I am puke
apparently the 911 operator took drunk dialing waaayy too seriously
Haha, just learned changing others iPhone passcodes is fun while drunk but not fun the next morning.
He left with a pair of dress shoes, some goggles, and a shot glass. I think we should follow him.
I have to overdose on valtrex I had a rough weekend.
I kept trying to give you water and you kept spitting it back at me. You looked like a camel. People were staring
I thought he wouldn't talk to me again. You know, what's that saying "why buy the cow when you can fuck it six hours after meeting"
Things I had in my bed when I woke up: an avocado, a toilet brush, and a note that says thanks but no thanks with the number of taco bell on it. WHAT DID I DRINK?

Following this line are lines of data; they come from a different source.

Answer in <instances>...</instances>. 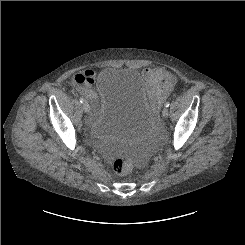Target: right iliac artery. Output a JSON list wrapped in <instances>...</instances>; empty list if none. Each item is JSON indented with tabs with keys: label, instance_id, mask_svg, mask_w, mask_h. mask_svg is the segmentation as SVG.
Instances as JSON below:
<instances>
[{
	"label": "right iliac artery",
	"instance_id": "82829eb1",
	"mask_svg": "<svg viewBox=\"0 0 245 245\" xmlns=\"http://www.w3.org/2000/svg\"><path fill=\"white\" fill-rule=\"evenodd\" d=\"M80 102H81V103H85V100H84L83 97L80 98Z\"/></svg>",
	"mask_w": 245,
	"mask_h": 245
}]
</instances>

he asked me to "shake his dick" when he introduced himself, playing naked football with you in our living room. $100 says you two get married one day.

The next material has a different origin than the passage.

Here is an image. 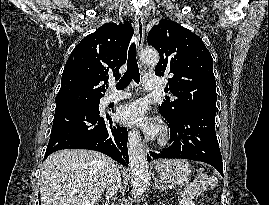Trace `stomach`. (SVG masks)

Also I have uncooked pasta. I was hoping that could get cooked at your place. Don't ask about the circumstances that I came into ownership of uncooked pasta
I wanna fuck that hideous moustache right off your face. get the confetti ready for the festivities
Come over so I can fuck you louder than her country music
I am attempting to break the habit of calling him daddy.
He’s 21. The president of his frat. I’m 28 and have a career!
Do it. It’s a noble position.
I'm not too sure what happened last night, but by the looks of it, we must have gotten drunk with zebras.